Supplied material:
────────────────────

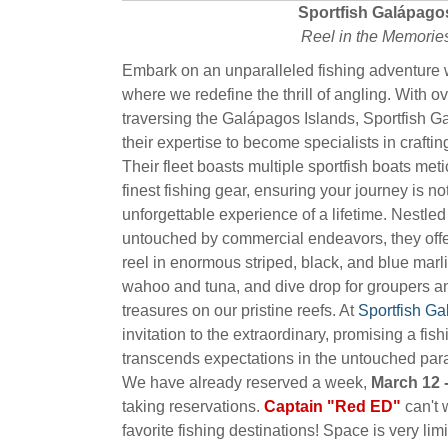
Sportfish Galápago
Reel in the Memorie
Embark on an unparalleled fishing adventure 
where we redefine the thrill of angling. With 
traversing the Galápagos Islands, Sportfish 
their expertise to become specialists in crafti
Their fleet boasts multiple sportfish boats met
finest fishing gear, ensuring your journey is no
unforgettable experience of a lifetime. Nestled
untouched by commercial endeavors, they offer
reel in enormous striped, black, and blue marli
wahoo and tuna, and dive drop for groupers a
treasures on our pristine reefs. At
Sportfish G
invitation to the extraordinary, promising a fis
transcends expectations in the untouched par
We have already reserved a week,
March 12 -
taking reservations.
Captain "Red ED"
can't w
favorite fishing destinations! Space is very limi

────────────────────

Problem description:
Looking at the entries above, count the lines that contain the string "untouched", then give the number and nothing else.

Solution to the exercise:
2